Kaynaklarda Hünkâr’a nispet edilen bazı eserler vardır. Bunların ona aidiyeti şüpheli olmakla beraber, bu eserlerin en azından onun içinde bulunduğu kültürel havza ile ilişkili olduğu muhakkaktır.
Sözü edilen eserlerden öne çıkanlar şunlardır:
1. Makâlât. Birçok neşri yapılmış olan eser, söz gelimi, Hünkâr’ın soyundan geldiğine inanılan Veliyettin Ulusoy’dan alınan nüshaya dayalı olarak Türkiye Diyanet Vakfı tarafından (nşr. Ali Yılmaz vdğr., Ankara 2007) basılmıştır.
2. Besmele Tefsiri. İlk defa Rüşdü Şardağ tarafından yayımlanan eser, yine Türkiye Diyanet Vakfı tarafından belirtilen seri arasında (nşr. Hamiye Duran, Ankara 2007) neşredilmiştir.
3. Fatiha Tefsiri. Eser Hüseyin Özcan tarafından neşredilmiştir (İstanbul 2008). 4. Kitabü’l-Fevâid. Hünkâr’ın özlü sözlerinden oluşan eser İstanbul’da (1959) yayımlanmıştır.

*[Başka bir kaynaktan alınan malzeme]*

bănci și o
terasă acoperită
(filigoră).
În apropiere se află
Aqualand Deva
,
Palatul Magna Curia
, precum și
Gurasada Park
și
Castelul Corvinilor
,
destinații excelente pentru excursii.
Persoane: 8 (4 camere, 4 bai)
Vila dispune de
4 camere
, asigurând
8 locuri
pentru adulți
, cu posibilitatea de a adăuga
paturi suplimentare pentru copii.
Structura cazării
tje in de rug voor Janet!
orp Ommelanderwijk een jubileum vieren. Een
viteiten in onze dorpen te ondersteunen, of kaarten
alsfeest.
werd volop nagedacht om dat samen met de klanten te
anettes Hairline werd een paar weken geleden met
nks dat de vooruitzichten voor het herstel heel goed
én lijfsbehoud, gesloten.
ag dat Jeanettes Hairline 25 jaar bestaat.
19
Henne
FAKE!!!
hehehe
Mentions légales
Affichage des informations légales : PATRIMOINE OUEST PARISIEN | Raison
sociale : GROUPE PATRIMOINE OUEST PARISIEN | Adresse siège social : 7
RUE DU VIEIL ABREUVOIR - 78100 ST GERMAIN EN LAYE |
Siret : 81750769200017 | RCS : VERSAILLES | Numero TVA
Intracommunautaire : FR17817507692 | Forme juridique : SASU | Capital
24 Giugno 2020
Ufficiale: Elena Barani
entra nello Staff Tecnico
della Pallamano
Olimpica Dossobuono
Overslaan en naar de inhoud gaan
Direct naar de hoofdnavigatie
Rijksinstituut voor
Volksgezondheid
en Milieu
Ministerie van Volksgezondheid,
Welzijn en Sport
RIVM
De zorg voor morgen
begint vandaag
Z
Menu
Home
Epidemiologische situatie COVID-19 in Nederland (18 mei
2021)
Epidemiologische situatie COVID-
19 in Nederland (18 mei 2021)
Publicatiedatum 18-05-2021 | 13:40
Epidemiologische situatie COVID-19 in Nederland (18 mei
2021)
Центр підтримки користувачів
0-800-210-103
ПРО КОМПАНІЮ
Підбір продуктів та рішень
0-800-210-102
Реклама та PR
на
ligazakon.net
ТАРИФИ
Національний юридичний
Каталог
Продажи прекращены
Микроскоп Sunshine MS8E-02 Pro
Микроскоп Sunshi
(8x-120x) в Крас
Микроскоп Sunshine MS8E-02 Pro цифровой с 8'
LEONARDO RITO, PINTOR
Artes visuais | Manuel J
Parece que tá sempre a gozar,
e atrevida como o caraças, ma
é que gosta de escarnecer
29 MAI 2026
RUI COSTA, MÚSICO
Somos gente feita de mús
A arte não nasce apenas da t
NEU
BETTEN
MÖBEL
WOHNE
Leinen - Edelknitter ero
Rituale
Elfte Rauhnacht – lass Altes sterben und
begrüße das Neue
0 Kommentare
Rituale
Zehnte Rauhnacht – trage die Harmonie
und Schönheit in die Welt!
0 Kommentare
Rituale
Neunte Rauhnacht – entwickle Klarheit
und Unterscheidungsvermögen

Burada son olarak Hünkâr’ın her biri sayfalarca açıklamaya konu olacak nitelikteki çağları aşan, ölümsüz sözlerinden bazı örnekler verilebilir:
*Marifetullah ehlinin ilk makamı edeptir.
*Bir olalım, iri olalım, diri olalım.
*Okunacak en büyük kitap insandır.
*İlimden gidilmeyen yolu sonu karanlıktır.
*Düşmanlarınızın da insan olduğunu unutmayınız.
*İnsanın cemali sözünün güzelliğidir.
*Fazilet dinim, muhabbet esasım, ilim silahımdır.
*Tevekkül örtüm, kanaat hazinem, doğruluk karargahımdır.
*Gerçek dervişlik incitmeyi hak edeni de incitmemektir.
*Beş şey bahtiyarlığın delilidir: Doğru sözlülük, doğru davranış, doğru düşünce, doğrularla beraberlik, ailesi için helal kazanç peşinde olmak.
*Cennet kazanmak için yapılan ibadet merduttur (ibadetin özüne aykırıdır).
*Bir insanı kalben yaralamak onu fiziken yaralamaktan daha ağırdır.
Not: Bu yazı, Diyanet Aylık Dergi Ekim 2009 sayısında yayınlanmıştır.